> _Required work_:
Search the data for the string "nebo" and gather each line it is in.

> _Extracted page text data_:
_ _ _ _ _

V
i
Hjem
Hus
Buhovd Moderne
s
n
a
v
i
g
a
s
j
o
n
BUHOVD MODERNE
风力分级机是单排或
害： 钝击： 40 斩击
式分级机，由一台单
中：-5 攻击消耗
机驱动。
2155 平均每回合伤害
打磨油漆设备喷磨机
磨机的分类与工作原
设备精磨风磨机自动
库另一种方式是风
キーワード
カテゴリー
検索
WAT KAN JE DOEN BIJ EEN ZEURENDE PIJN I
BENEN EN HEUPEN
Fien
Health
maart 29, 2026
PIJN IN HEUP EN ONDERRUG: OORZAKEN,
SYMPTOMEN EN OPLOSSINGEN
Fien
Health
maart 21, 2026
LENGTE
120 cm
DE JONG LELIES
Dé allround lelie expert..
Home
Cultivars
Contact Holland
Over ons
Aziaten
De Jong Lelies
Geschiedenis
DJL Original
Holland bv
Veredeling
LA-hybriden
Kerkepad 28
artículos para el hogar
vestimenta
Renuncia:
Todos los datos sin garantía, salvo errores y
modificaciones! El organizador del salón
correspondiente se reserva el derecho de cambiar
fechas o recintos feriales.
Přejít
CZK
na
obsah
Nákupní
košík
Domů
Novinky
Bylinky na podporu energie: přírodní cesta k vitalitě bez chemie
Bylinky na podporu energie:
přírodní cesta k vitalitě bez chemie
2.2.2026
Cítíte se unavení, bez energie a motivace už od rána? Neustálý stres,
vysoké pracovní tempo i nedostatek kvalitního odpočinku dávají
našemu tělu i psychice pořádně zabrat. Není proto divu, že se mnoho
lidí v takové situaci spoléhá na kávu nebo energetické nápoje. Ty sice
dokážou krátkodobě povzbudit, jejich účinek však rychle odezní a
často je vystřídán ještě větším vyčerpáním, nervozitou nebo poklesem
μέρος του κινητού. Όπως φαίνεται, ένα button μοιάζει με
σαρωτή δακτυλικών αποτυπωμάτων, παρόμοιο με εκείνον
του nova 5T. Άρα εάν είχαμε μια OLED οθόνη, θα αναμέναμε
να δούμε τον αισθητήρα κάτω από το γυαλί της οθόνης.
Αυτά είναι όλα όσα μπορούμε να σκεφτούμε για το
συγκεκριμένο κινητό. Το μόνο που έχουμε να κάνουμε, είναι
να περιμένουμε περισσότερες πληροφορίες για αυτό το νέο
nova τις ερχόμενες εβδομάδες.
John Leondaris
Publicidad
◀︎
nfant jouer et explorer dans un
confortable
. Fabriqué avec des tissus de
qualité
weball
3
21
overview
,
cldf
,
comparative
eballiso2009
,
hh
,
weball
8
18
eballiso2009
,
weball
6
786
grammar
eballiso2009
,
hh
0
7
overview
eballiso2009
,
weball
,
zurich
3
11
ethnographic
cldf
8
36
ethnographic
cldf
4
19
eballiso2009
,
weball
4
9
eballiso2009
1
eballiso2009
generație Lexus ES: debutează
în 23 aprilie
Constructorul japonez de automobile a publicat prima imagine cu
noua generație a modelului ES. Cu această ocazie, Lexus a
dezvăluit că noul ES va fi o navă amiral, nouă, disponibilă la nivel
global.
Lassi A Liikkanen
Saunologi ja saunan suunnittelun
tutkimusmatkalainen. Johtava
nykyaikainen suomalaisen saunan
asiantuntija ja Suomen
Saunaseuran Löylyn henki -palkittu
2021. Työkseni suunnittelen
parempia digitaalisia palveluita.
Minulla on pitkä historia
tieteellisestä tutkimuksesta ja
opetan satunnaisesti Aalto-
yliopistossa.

_ _ _ _ _

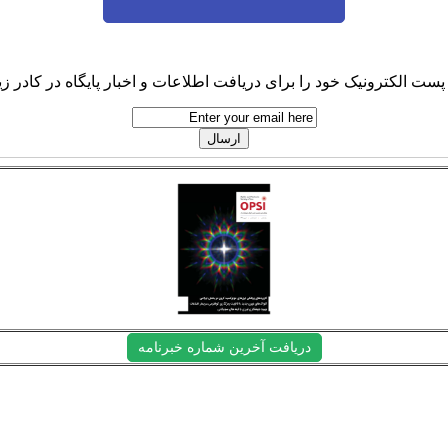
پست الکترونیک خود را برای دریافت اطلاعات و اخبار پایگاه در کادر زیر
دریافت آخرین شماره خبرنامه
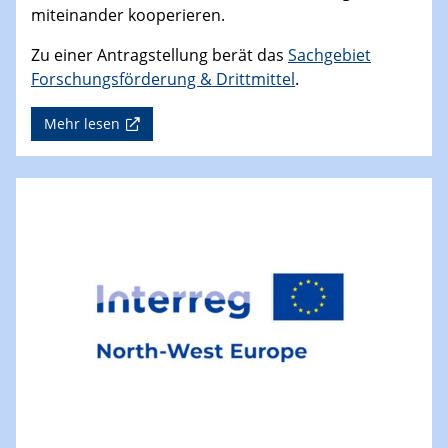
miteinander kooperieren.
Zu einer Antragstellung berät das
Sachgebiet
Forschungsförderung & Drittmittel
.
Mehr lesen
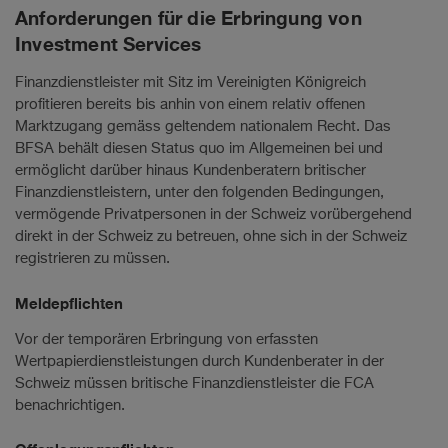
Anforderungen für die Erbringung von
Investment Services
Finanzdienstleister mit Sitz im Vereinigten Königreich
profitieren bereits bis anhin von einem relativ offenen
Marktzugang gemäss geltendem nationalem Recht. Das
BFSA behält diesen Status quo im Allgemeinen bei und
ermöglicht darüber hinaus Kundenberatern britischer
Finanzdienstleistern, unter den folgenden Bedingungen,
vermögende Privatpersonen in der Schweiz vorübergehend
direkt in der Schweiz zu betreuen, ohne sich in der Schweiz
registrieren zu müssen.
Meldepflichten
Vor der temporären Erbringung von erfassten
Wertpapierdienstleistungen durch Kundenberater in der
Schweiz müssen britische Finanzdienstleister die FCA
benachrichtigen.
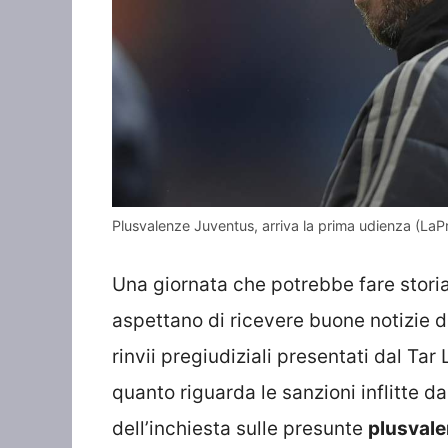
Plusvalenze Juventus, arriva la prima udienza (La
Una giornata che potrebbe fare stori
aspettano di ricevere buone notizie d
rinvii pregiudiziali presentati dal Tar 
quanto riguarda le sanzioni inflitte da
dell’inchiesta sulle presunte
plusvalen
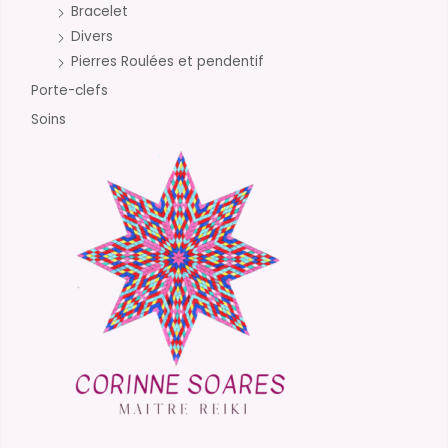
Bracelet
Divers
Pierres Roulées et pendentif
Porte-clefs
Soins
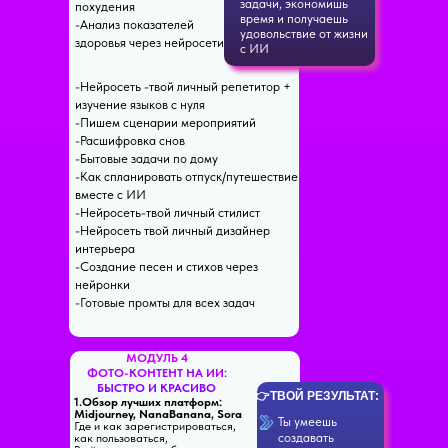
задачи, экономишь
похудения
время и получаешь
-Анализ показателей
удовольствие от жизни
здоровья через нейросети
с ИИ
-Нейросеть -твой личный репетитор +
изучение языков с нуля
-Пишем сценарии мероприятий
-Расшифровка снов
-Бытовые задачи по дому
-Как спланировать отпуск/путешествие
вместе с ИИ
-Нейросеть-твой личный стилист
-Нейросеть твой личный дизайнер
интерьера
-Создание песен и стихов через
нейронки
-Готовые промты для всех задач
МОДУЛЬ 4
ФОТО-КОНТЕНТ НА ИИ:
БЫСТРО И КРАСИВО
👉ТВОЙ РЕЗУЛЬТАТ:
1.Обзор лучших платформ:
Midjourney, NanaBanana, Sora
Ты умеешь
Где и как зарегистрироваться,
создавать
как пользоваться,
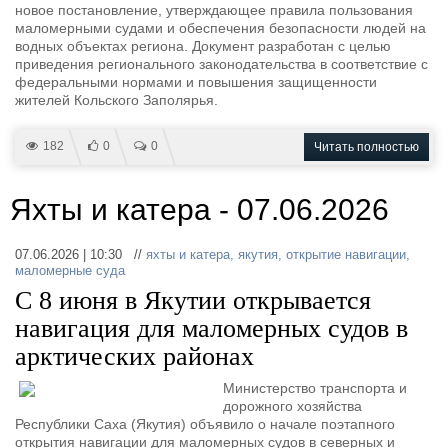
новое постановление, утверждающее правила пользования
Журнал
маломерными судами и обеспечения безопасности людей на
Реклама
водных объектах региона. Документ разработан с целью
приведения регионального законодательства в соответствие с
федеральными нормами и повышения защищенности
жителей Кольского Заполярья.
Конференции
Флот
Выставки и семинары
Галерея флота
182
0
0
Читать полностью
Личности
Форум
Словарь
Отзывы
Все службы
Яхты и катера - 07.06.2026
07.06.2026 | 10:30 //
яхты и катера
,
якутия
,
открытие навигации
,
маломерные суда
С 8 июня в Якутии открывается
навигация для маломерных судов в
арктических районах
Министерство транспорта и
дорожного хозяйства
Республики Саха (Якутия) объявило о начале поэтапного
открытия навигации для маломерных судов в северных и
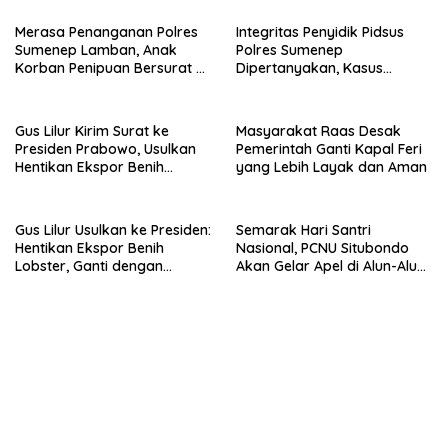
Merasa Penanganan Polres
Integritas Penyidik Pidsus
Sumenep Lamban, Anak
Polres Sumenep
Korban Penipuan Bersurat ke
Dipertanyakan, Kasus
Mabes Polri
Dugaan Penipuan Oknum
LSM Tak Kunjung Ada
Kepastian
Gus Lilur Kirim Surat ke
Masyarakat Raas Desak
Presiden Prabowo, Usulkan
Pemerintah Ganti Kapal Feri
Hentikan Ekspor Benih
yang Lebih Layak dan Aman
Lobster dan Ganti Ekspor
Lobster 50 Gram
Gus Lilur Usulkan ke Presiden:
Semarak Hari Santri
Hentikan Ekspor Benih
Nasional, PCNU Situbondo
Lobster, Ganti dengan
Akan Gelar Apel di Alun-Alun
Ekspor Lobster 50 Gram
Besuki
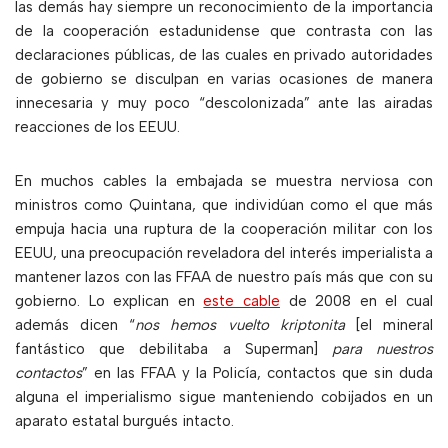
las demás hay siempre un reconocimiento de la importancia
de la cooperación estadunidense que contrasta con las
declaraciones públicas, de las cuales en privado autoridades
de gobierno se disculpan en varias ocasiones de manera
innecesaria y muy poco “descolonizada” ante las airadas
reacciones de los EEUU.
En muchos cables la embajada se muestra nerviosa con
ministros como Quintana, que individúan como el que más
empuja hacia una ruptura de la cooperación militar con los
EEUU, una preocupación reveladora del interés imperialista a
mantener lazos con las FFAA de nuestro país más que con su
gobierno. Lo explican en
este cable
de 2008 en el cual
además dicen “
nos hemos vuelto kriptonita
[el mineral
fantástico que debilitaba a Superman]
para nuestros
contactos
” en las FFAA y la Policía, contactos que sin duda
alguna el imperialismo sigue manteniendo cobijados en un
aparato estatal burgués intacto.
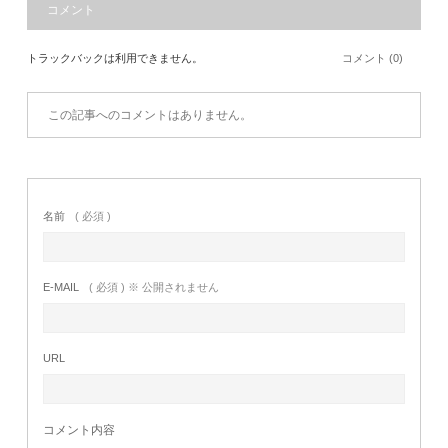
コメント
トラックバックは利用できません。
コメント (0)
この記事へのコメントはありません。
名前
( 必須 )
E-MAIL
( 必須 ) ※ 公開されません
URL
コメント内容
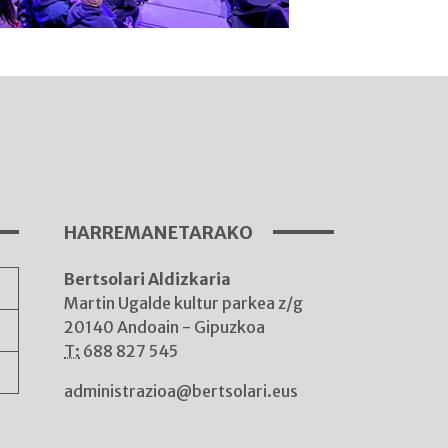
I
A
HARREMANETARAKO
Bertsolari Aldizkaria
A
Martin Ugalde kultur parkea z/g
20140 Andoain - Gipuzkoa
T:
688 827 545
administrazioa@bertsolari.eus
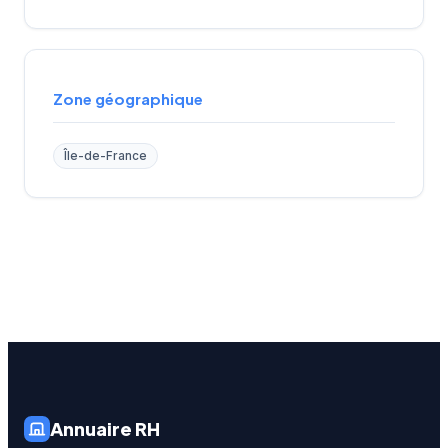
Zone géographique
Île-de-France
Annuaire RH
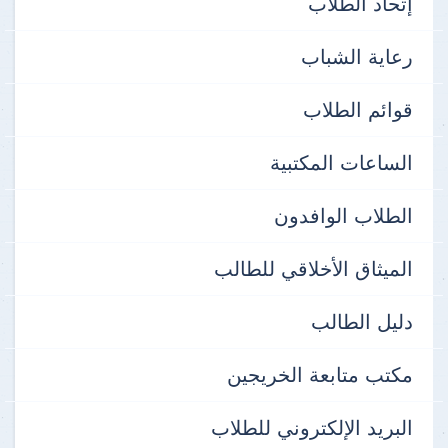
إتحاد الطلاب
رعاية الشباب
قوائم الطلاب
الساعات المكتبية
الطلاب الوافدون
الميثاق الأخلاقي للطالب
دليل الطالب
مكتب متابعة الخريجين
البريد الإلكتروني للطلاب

_ _ _ _ _

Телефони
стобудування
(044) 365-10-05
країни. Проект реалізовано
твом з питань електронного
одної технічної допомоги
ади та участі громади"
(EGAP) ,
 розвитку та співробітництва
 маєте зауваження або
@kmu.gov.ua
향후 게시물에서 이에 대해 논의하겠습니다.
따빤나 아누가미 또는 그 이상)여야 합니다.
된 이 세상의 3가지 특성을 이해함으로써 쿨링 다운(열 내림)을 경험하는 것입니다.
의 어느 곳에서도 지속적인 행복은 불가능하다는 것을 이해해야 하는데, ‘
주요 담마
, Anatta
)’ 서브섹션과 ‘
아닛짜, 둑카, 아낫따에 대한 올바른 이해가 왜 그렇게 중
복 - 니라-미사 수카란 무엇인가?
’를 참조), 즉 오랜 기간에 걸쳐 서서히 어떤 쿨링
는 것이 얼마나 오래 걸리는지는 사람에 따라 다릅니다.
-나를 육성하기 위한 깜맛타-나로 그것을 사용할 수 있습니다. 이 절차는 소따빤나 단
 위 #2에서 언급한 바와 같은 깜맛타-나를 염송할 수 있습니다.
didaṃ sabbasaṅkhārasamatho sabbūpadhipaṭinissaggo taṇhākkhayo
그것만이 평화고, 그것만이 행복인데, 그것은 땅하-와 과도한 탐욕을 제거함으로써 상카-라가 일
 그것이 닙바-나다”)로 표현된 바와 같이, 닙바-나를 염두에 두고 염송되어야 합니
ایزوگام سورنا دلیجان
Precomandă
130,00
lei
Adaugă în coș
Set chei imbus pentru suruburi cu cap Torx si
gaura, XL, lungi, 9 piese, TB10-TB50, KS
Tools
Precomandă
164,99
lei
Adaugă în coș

_ _ _ _ _

> _Answer box_:
lidí v takové situaci spoléhá na kávu nebo energetické nápoje. Ty sice
často je vystřídán ještě větším vyčerpáním, nervozitou nebo poklesem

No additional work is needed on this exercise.